Why oh why do we hang on to old stuff? Ratty Beavis and Butthead t-shirt, with shredded neckline? Lipstick of the 80’s that made us look part-robot? High-heeled shoes that were worn once, ‘that’ time when the colors teal and coral were in?
We feel a certain nostalgia and are often clinging to items that remind us of a day gone by. The older we get the quicker our memory goes, well at least those with Alzheimer’s running in our family, and though that sounds like I am trying to be funny, I mean it in the most serious way. There is a part of me that keeps that lipstick in my bathroom drawer, cluttered by a gajillion other items I’ll never use like the this bottle of Tresamme hot oil treatment, yet it remains. It’s absurd, I know. No one ever sees my hair since its mostly covered by head scarves or a wig, and it doesn’t even NEED a hot oil treatment! I have been meaning to purge, to just let it all go.
I simply cannot. I know it will feel good to rid myself of the St. John’s sweatshirt an old boyfriend bought for me, I’ll probably miss it for like a minute and would be able to make room for new, non shredded clothing. Yet I am attached. Not because I loved that guy, far from it, he barely spoke English (no judging), but because it reminds me of ‘that’ time. Up in the mountains, for the summers living a cleaner version of Dirty Dancing, living across the lake in bungalows set far away from the hotel patrons.

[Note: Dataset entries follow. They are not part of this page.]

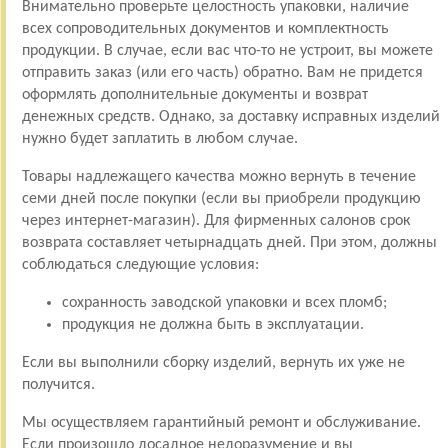
Внимательно проверьте целостность упаковки, наличие
всех сопроводительных документов и комплектность
продукции. В случае, если вас что-то не устроит, вы можете
отправить заказ (или его часть) обратно. Вам не придется
оформлять дополнительные документы и возврат
денежных средств. Однако, за доставку исправных изделий
нужно будет заплатить в любом случае.
Товары надлежащего качества можно вернуть в течение
семи дней после покупки (если вы приобрели продукцию
через интернет-магазин). Для фирменных салонов срок
возврата составляет четырнадцать дней. При этом, должны
соблюдаться следующие условия:
сохранность заводской упаковки и всех пломб;
продукция не должна быть в эксплуатации.
Если вы выполнили сборку изделий, вернуть их уже не
получится.
Мы осуществляем гарантийный ремонт и обслуживание.
Если произошло досадное недоразумение и вы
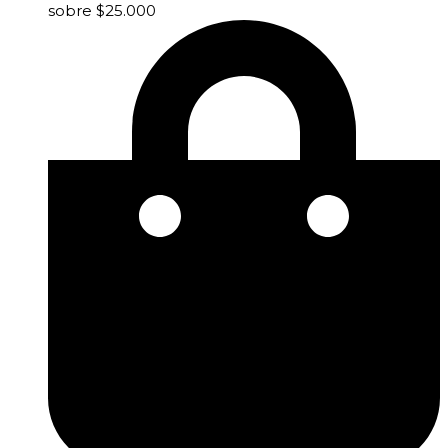
sobre $25.000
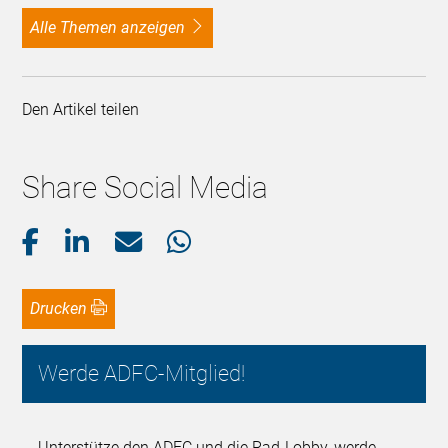
alle Themen anzeigen
Den Artikel teilen
Share Social Media
Drucken
Werde ADFC-Mitglied!
Unterstütze den ADFC und die Rad-Lobby, werde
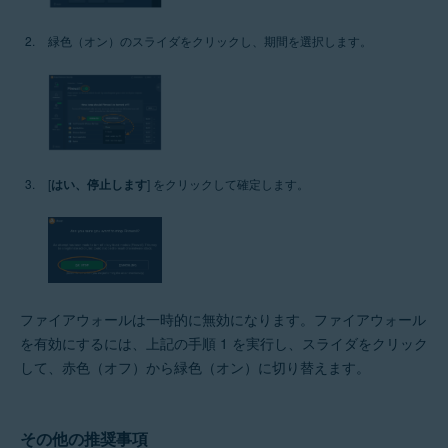
緑色（オン）のスライダをクリックし、期間を選択します。
[
はい、停止します
] をクリックして確定します。
ファイアウォールは一時的に無効になります。ファイアウォール
を有効にするには、上記の手順 1 を実行し、スライダをクリック
して、赤色（オフ）から緑色（オン）に切り替えます。
その他の推奨事項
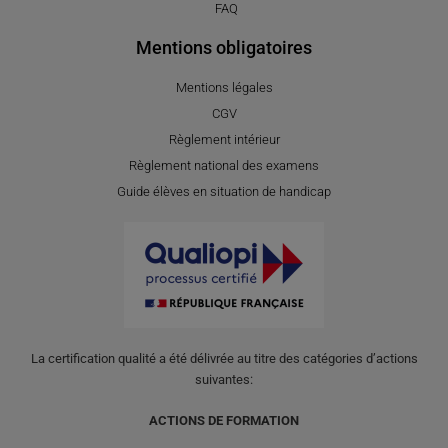
FAQ
Mentions obligatoires
Mentions légales
CGV
Règlement intérieur
Règlement national des examens
Guide élèves en situation de handicap
La certification qualité a été délivrée au titre des catégories d’actions
suivantes:
ACTIONS DE FORMATION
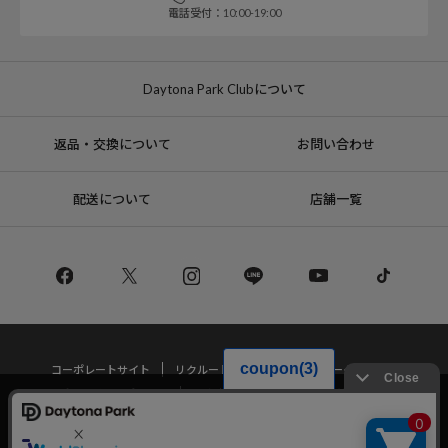
電話受付：10:00-19:00
Daytona Park Clubについて
返品・交換について
お問い合わせ
配送について
店舗一覧
コーポレートサイト
リクルート
サステナブルマークについて
プライバシーポリシー
特定商取引法・古物営業法に基づく表記
当サイトでは利用体験の向上およびコンテンツの最適な提供、トラフィック
の分析を目的としてCookieを使用しています。
サイトの閲覧を継続された場合、Cookieの利用に同意したことものといたし
Copyright © DAYTONA INTERNATIONAL Co.,Ltd All Rights Reserved.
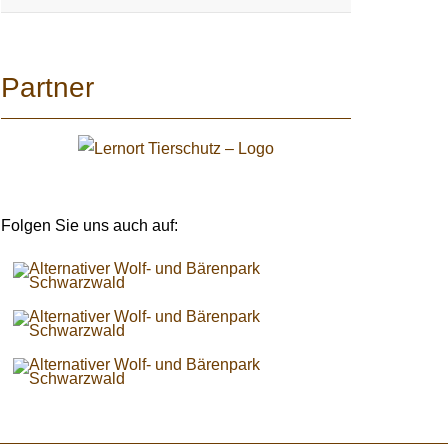
Partner
Folgen Sie uns auch auf:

Those silly youthful nights are remembered every time I take that sweatshirt out, since that is where I met this pretty foreigner, upstate, the second summer.
Those summers were the most outrageous I have ever spent. I totally went out of my comfort zone. True, I went with a best friend and another girl that I was friends with from high-school but we shared these new experiences for the first time, chilling out with kids from New York. They all seemed so much more knowledgeable than me in ways of flirting, hanging out, etc…and were certainly more aggressive than I’d have ever been. It was super-duper fun, all.the.time – besides trying to sleep in the dead heat where you’d sweat from just breathing – but even that was something we joked about later on.
This was the dining-room of the Davidman’s Homowack. Once, a guy I was in love with (not the foreigner) was asked to move someone’s Lexus and he asked me to drive with him! I can still remember the smell of the leather seats. All we had to do was move it from the parking area (featured here in front of the dining room) to the tennis court area right across the street. But we didn’t do that of course, we took a grand tour through the estate. It was 10 minutes of bliss. I smiled for days after. Can we say a collective “loser!”?
This was also the same kid who was trying to impress the group with a roundhouse kick, asked me to stand still, as his leg came around and I got a size 11 sneaker in my eye. Boy was I seeing stars and not the kind with a little cherub floating by either! And again, “looooooser”!
I smiled looking through all the old pictures, so many of my memories flashing before me. I was a camp counselor for 2 summers. We were lazy and silly and made lots of trouble. I met some really crazy cats there to which I am proud to say I am still friendly with today and smile when I hear their names. I memorized the words to It Takes Two by Rob Base and DJ E-Z Rock to impress Sneaker Boy. We’d eat salty french fries doused with ketchup late at night in the Tea Room. I was even given a surprise birthday party in the Pool House which served as a the guy’s sleeping quarters. Our boss, an older women, had a double pierce in one ear which at the time was the fashion, and of course I thought was ludicrous.
Of the many experiences there are some that stand out more than others. We got scared walking over the bridge late at night by cats with glowing eyes, we witnessed a dead deer, we’d watch the huge goldfish swimming in the lake as we paddled by, we played human bowling and it was the first time I ever heard of, and never in my life would try something so ugly, called a cheese roulade that was served as a Saturday Night special. It was the first time I met a transvestite or anyone told my friend -out loud anyways- that she had child-bearing hips, or witnessed a knife fight with ex-cons that were hired as kitchen help.
Memories are funny. The ones that hurt the most are often the ones that stay with us the longest. It is just as important to hold on to the funny, the good, the happy memories of one’s childhood. As parents it’s important to help create happy memories for our children.
When I see my ratty old sweatshirt these thoughts come to mind. These cherished, yet wacky memories. It’s for these reasons I hate to depart from it. It’s for these reasons we hang on to our “junk”. One of these days I’ll chuck it I’m sure, perhaps after I find some of these from Great Adventure.